* **Exercise brief**
In the copy, include every entry exactly but none of the images.

* **Saved entries**

=== Section Start ===

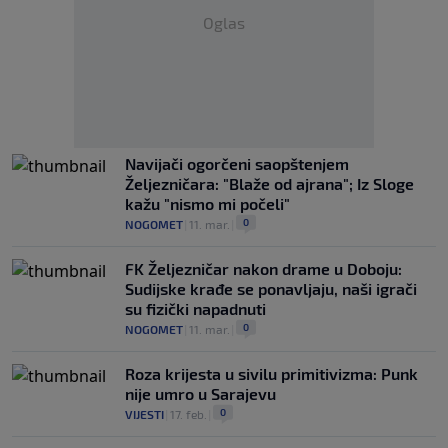
Oglas
Navijači ogorčeni saopštenjem
Željezničara: "Blaže od ajrana"; Iz Sloge
kažu "nismo mi počeli"
0
NOGOMET
|
11. mar.
|
FK Željezničar nakon drame u Doboju:
Sudijske krađe se ponavljaju, naši igrači
su fizički napadnuti
0
NOGOMET
|
11. mar.
|
Roza krijesta u sivilu primitivizma: Punk
nije umro u Sarajevu
0
VIJESTI
|
17. feb.
|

=== Section End ===

* **Solution below**
Oglas
Navijači ogorčeni saopštenjem
Željezničara: "Blaže od ajrana"; Iz Sloge
kažu "nismo mi počeli"
0
NOGOMET
|
11. mar.
|
FK Željezničar nakon drame u Doboju:
Sudijske krađe se ponavljaju, naši igrači
su fizički napadnuti
0
NOGOMET
|
11. mar.
|
Roza krijesta u sivilu primitivizma: Punk
nije umro u Sarajevu
0
VIJESTI
|
17. feb.
|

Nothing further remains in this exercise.